Bengkulu, Bengkulutoday.com- Tiara Kania Dewi mantan costumer service (CS) Bank Syari'ah Indonesia (BSI) cabang S Parman Padang Jati Bengkulu divonis hukuman 9 tahun denda Rp 10 miliar subsidear 4 bulan kurangan oleh majelis hakim Pengadilan Negeri Bengkulu, Senin (28/4/25).
Hakim Edi Sanjaya Lase, S.H, menyebutkan terdakwa Tiara Kania Dewi, terbukti secara sah dan meyakinkan melakukan Tindak Pidana Pencucian Uang (TPPU) pada Bank BSI cabang S Parman Padang Jati Bengkulu senilai Rp 4 Miliar berpotensi Rp 8 Miliar.

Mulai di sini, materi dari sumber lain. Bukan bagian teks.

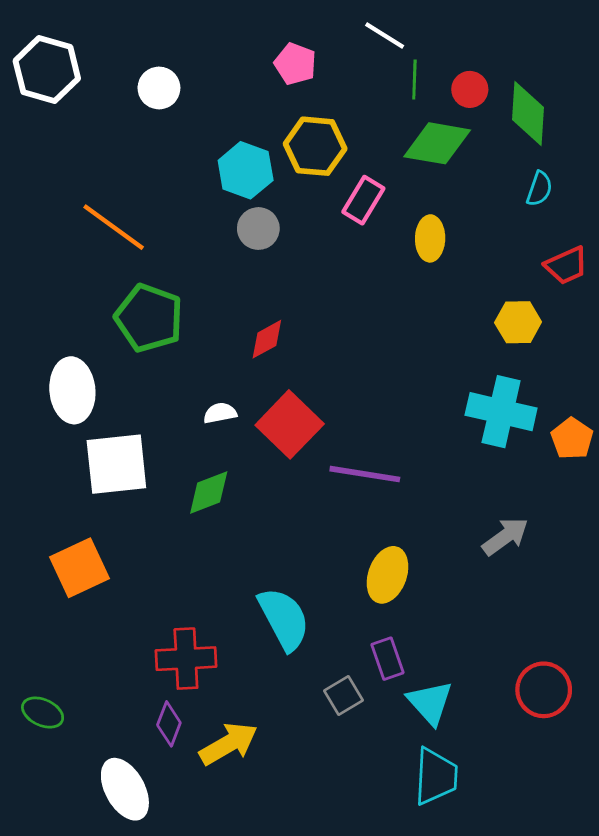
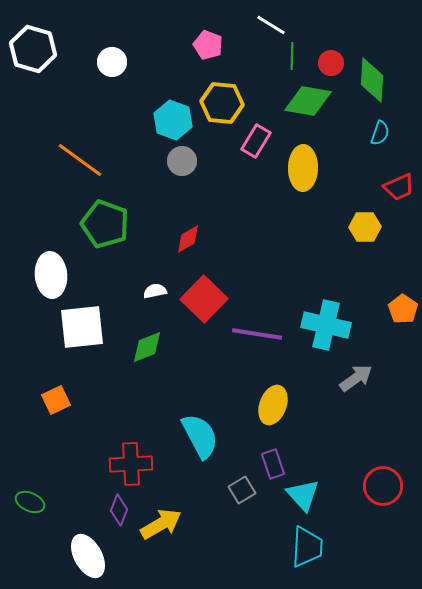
yellow ellipse: (430, 238) -> (303, 168), size x1.4
cyan cross: (501, 412) -> (326, 325), moved
orange square: (79, 568) -> (56, 400), size x0.7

Jaksa Penuntut Umum(JPU) Kejati Bengkulu, Lucky Selvano Marigo SH MH, menerangkan atas putusan hakim kepada terdakwa TKD bahwa pihaknya menyatakan sikap untuk pikir-pikir dulu. Waktu ini akan dia gunakan untuk meminta arahan pimpinan untuk menentukan langkah selanjutnya.
"Kami akan lapor ke pimpinan dulu, untuk mengetahui apa pendapat dan arahan pimpinan. Baru nanti kami menentukan sikap," kata Lucky.

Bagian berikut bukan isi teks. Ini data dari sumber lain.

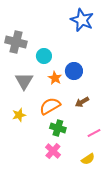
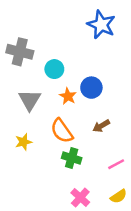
orange semicircle: (50, 106) -> (62, 131), turned -95
pink cross: (53, 151) -> (80, 198), moved
yellow semicircle: (88, 159) -> (119, 196), moved

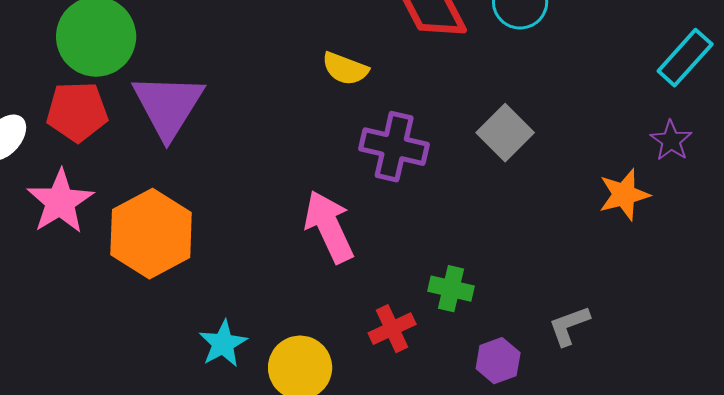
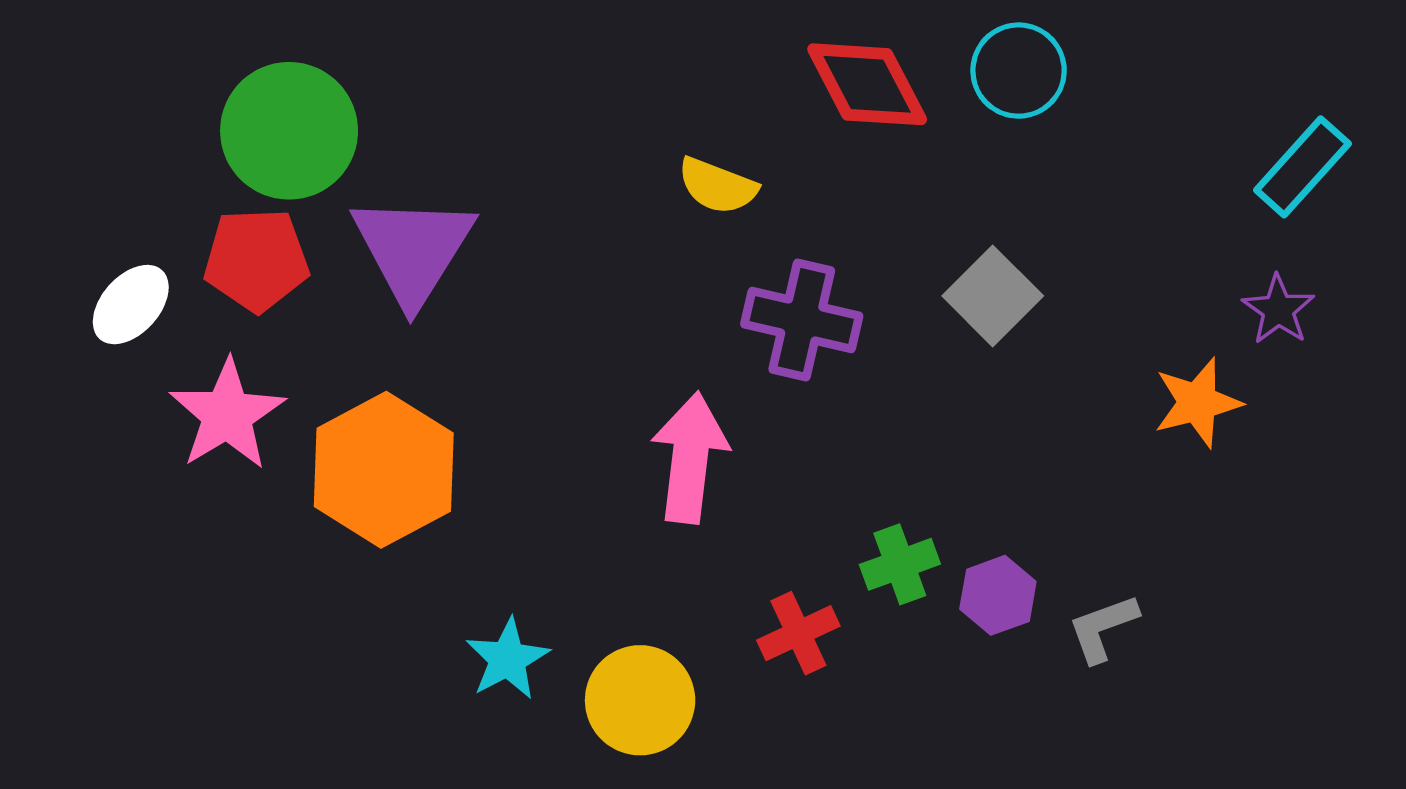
pink arrow: (329, 227) -> (690, 458), turned 32
green cross: (451, 289) -> (900, 564), turned -33
purple hexagon: (498, 361) -> (998, 595), moved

Dikatakan Lucky, ada dua hal yang memberatkan terdakwa. Yakni perbuatannya telah merugikan nasabah dan membuat buruk citra BSI. Sementara, untuk perbuatan yang meringankan disebutkan sebanyak lima.
Disampaikan Lucky, untuk sementara terhadap berkas YF suami TKD sendiri, pihaknya masih akan melakukan penelitian lebih lanjut.
Sementara, Kuasa Hukumnya TKD , Dede Frastian, S.H, menyatakan sikap masih pikir-pikir masih ada waktu selama 7 hari ke depan untuk kliennya mempertimbangkan langkah hukum selanjutnya.
"Memang sampai saat ini belum ada koordinasi dengan klien. Tapi melihat situasi, klien masih pikir-pikir," terang Dede.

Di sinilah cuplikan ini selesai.